No, not really. But after Dominic Cummings did exactly this, they kind of retro-fitted the guidelines and said it was OK to do this. So if it was OK for him to do it in April it must be fine for OPto do it now in July while levels are so much lower
Daisychains20 · 19/07/2020 09:46

As long as you as parents and the grandparents are happy with the situation then yes grandparents can look after the children.

VickyEadieofThigh · 19/07/2020 09:53

OP said she was disappearing, but I'd be interested to know how old these GP are - given that it was only meant to be the 'elderly' GP who needed to be kept away from potentially germy grandchildren!

I recall early on thinking that it's a bit stereotypical to assume all GP are elderly and vulnerable, given that many (those of the younger children needing minding) are no more vulnerable than their adult children.

Xenia · 19/07/2020 10:04

Someone said on another thread some schools are only letting a parent collect a child which seems very unfair on working parents to me but certainly worth checking in advance.

welcometohell · 19/07/2020 10:04

VickyEadieofThigh I agree. My DP's are 60yo, no underlying health conditions and are fitter and more active than many people in their 30's and 40's! Whereas DH's parents are over 70, lots of health issues, never been good at taking care of themselves. But I remember very clearly Boris going on TV and stating children should not be left with "grandparents", he did not specify anything around age or the state of their health. So I see where confusion comes into play as even if it does specify elderly GP's in the actual written guidance, many people will have watched the briefings and taken advice from that.

Surviving1 · 19/07/2020 10:17

The first time most of us went to the supermarket in lockdown we realised that it was usually impossible to complete a big shop without breaking social distancing rules - for example, there was often someone within 2 metres. We had to eat so we had to shop whilst being sensible and adhering to the rules as best we could.

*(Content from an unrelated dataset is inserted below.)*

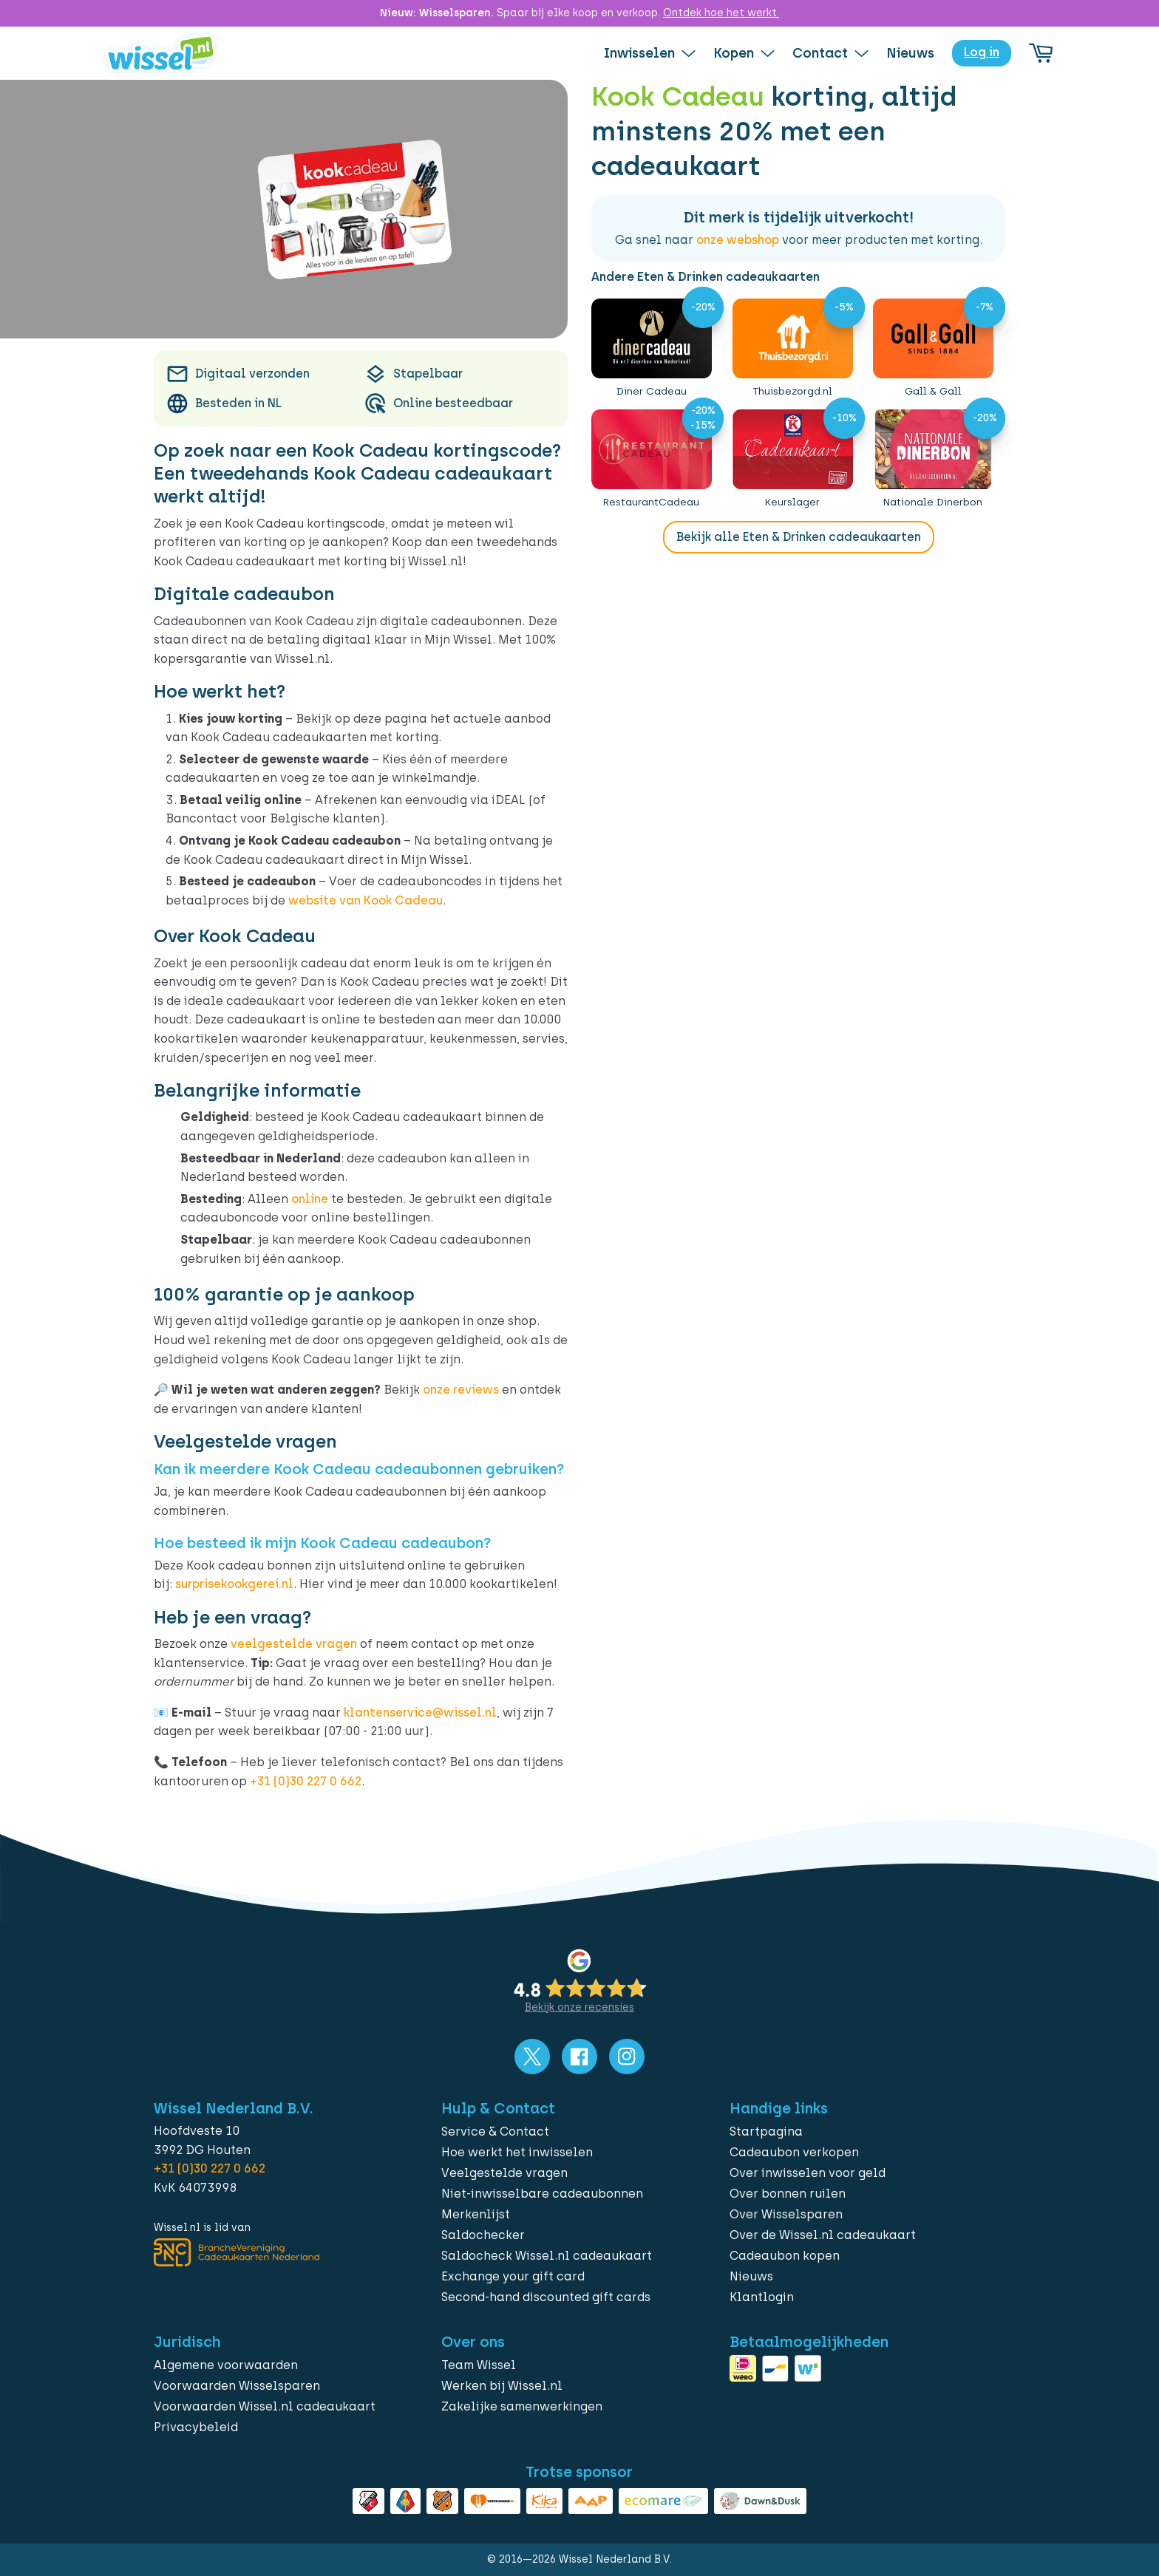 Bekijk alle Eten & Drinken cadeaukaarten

When you have to work, you have to have someone looking after the children. The GPs are probably the best option. They love your children. They are intelligent and are retired medics.

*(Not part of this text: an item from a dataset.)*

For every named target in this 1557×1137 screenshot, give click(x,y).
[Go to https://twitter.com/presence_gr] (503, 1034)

Surely this is the time to talk to them. They need to know what you need. You need to know what they are prepared to do. Talk, discuss, come up with a plan. No-one putting unfair pressure on any one else, but everyone saying what they mean. No game playing, just time to talk frankly. It may need a series of talks as people reflect on what others are said. But talk to the GPs.

To answer your final question: think it is very likely the rules will change, particularly the ones that are unworkable but waiting for the rules to change would be foolish.

Comefromaway · 19/07/2020 10:24

@Marleymoo42

The rules were actually really clear on grandparents. When most nursery providers closed in april, I had friends who were both key workers. They had to use the council to find new childcare arrangements for pre schoolers. I assume if we went into a second strict lockdown the rules would be the same.
It has always been permissible for anyone to provide essential care. At the start of lockdown it was stated that grandparents in the vulnerable category eg over 70, should not be providing care.

My parents are in their 60’s & have both worked full time during lockdown as well as providing essential care for an elderly lady family friend who the have LPOA for.

My in laws on the other hand are over 70 with various health conditions.

Justgivemesomepeace · 19/07/2020 10:30

Think of them as guidelines not rules. You wont get a punishment if you break them.
We cant be given direct instructions for every single scenario that might pop up.
Just use your common sense to minimise risk.